便意を感じても透析や移動の都合で我慢する日が続く場合は、排便しやすい時間を医療者と一緒に探します。朝食後や帰宅後など、落ち着いてトイレに入れる時間を作り、強くいきみ続けないことも大切です。便秘薬を使った日は、効き始めるまでの時間と便がゆるくなりすぎなかったかも記録すると、量や種類の相談に役立ちます。

ご家族が便通を管理している場合も、回数だけで責めたり急かしたりせず、食事量や腹部症状を一緒に確認してください。本人が話しにくいときは、短いメモを透析日に持参すると相談しやすくなります。

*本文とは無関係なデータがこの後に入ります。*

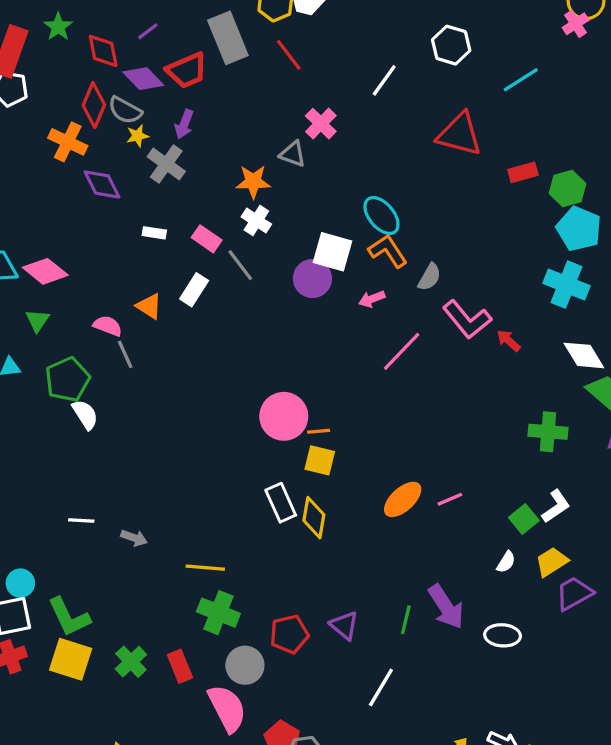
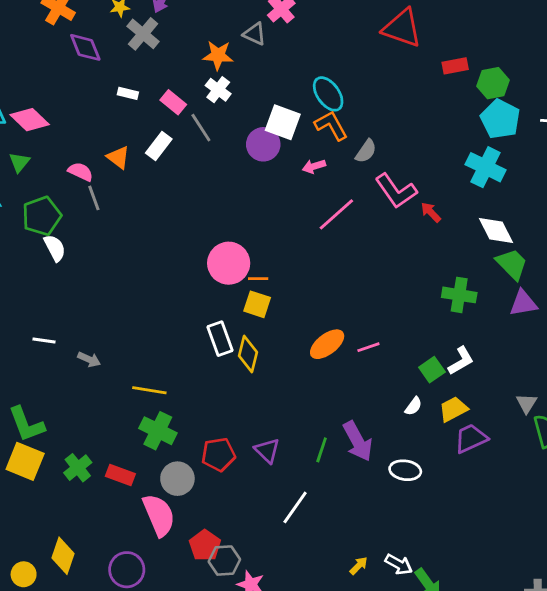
red rectangle: (180, 666) -> (120, 475), turned -52

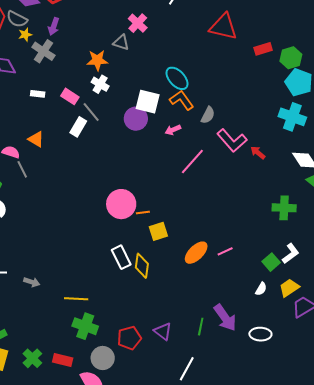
white rectangle: (159, 146) -> (78, 127), moved
yellow square: (257, 304) -> (158, 231), moved, turned -30

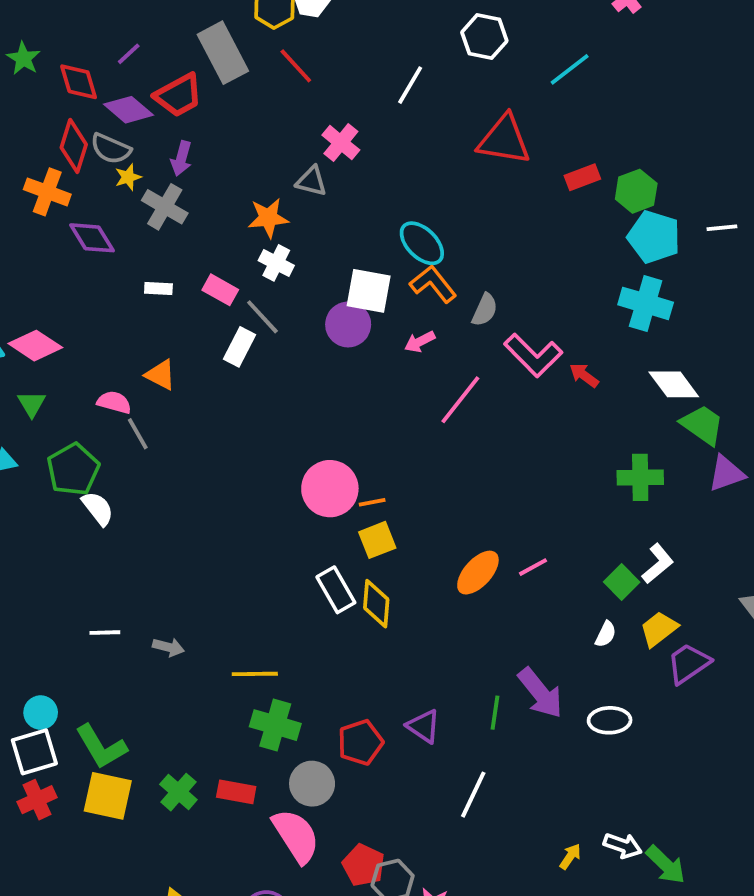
yellow square: (158, 231) -> (377, 540), moved

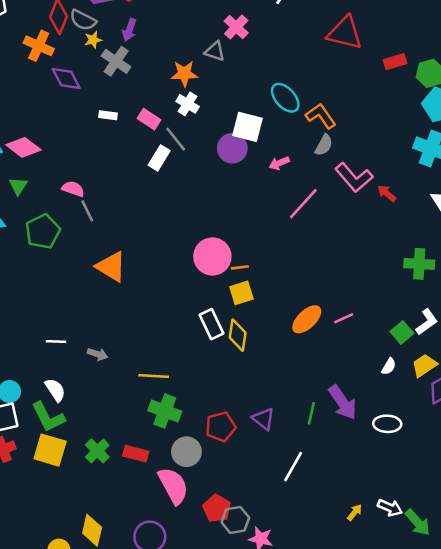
orange L-shape: (433, 284) -> (321, 116), moved
orange triangle: (161, 375) -> (111, 267), moved, size x1.5
white semicircle: (98, 508) -> (55, 390), moved

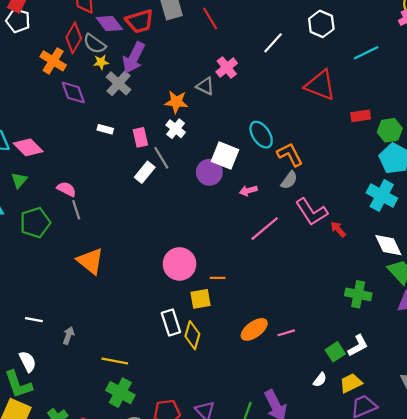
purple arrow: (129, 30) -> (134, 58), size x1.6
pink rectangle: (149, 119) -> (140, 137), turned 36
orange line: (240, 267) -> (218, 278), moved
gray arrow: (98, 354) -> (69, 335), turned -96

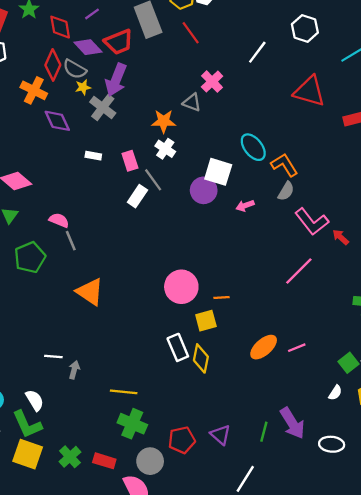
pink line: (265, 229) -> (299, 271), moved
white line: (34, 320) -> (53, 356), moved

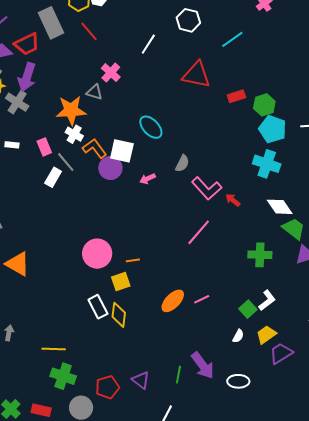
orange star: (164, 121) -> (71, 110), size x1.4
orange L-shape: (284, 165) -> (95, 148), moved

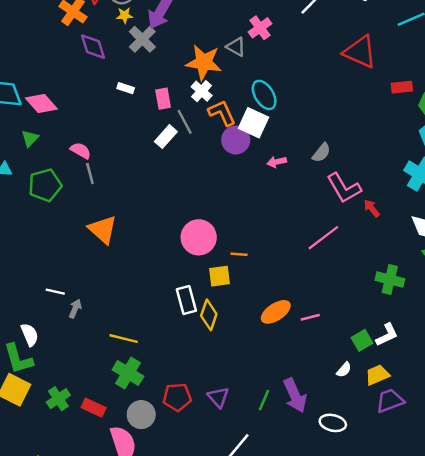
cyan ellipse: (151, 127) -> (264, 95), moved

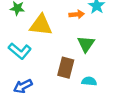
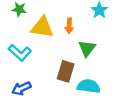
orange arrow: (77, 14) -> (69, 26), moved, turned 96
cyan semicircle: (89, 81) -> (89, 86), size x1.5

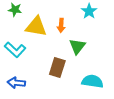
cyan semicircle: (89, 86) -> (92, 81), moved
blue arrow: (21, 88) -> (16, 83), turned 30

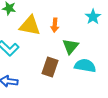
cyan star: (89, 11) -> (93, 17), moved
cyan semicircle: (92, 81) -> (85, 66), moved

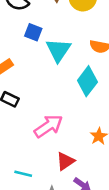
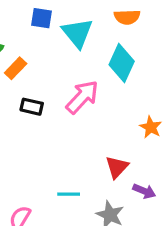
pink arrow: (48, 126) -> (82, 97), moved

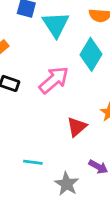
red triangle: (117, 167) -> (77, 127), moved

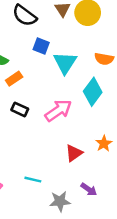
gray star: (67, 184) -> (60, 201), turned 30

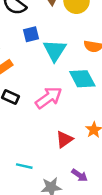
blue square: (41, 46) -> (31, 34), turned -35
cyan diamond: (93, 92) -> (82, 79), turned -64

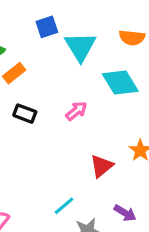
pink arrow: (49, 98) -> (76, 111), size x0.6
cyan line: (24, 166) -> (64, 206), moved, turned -49

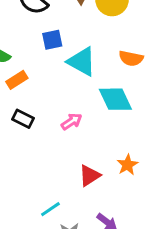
cyan triangle: (80, 47) -> (82, 62), turned -36

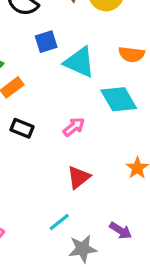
red triangle: (90, 176) -> (79, 177), moved

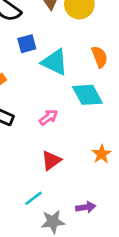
orange semicircle: (132, 54) -> (100, 57), turned -120
purple arrow: (121, 231) -> (86, 207), turned -42

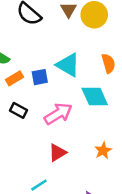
blue square: (27, 44) -> (40, 77), moved
pink arrow: (48, 117) -> (58, 114), size x1.6

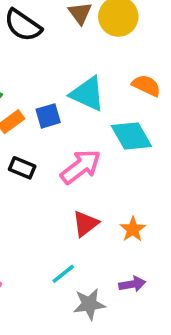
orange semicircle: (108, 63) -> (146, 85), turned -42
orange star: (103, 151) -> (133, 229), moved

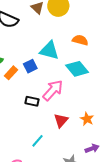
black rectangle: (22, 168) -> (32, 101), moved
cyan line: (63, 274) -> (37, 141), moved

強い腹痛や嘔吐、血便があるときは早めに受診してください

突然の強い腹痛、繰り返す嘔吐、お腹が大きく張ってガスも出ない、血便、発熱、意識がぼんやりする場合は、便秘薬を追加して様子を見ず、すぐに医療機関を受診してください。腸閉塞や消化管出血など、便秘以外の病気を確認する必要があります。

強い症状がなくても、便秘が続いて食事をとれない、透析中に腹部の張りがつらい、便秘薬の効き方が不安定になった場合は相談のタイミングです。当院では便秘を一般内科の診療対象としており、透析中の方は治療時に主治医や看護師へ伝えられます。

便秘を我慢せず、透析条件と一緒に相談できます

水分、食事、活動、薬を一度に変える必要はありません。当院では便通の変化と透析間体重増加、検査値、服薬状況を一緒に確認します。外来相談は前日までの電話予約制です。電話は03-5615-1566、予約方法はご予約・お問い合わせをご確認ください。


よくある質問

  • 便秘なので水分を増やしてよいですか?

    自己判断で増やさず、透析間体重増加、尿量、むくみ、血圧を踏まえて主治医や看護師へ確認してください。

  • 野菜を増やせば便秘は改善しますか?

    食物繊維は役立つ場合がありますが、カリウムや食事量とのバランスが必要です。検査値に合わせて相談しましょう。

  • 市販の便秘薬を使ってもよいですか?

    腎機能や電解質への影響を確認したほうがよい成分があります。医師や薬剤師へ相談してください。

  • 毎日排便がないと便秘ですか?

    回数だけでなく、硬さ、いきみ、残便感、腹部の張りなど本人の困りごとを合わせて判断します。

  • どの症状なら受診を急ぐべきですか?

    強い腹痛、嘔吐、血便、ガスも出ない強い張り、発熱などがある場合は、すぐに医療機関を受診してください。

※本記事は、当院で透析中によく確認する体調変化の目安を整理したものです。症状がある場合は自己判断せず、主治医または医療機関にご相談ください。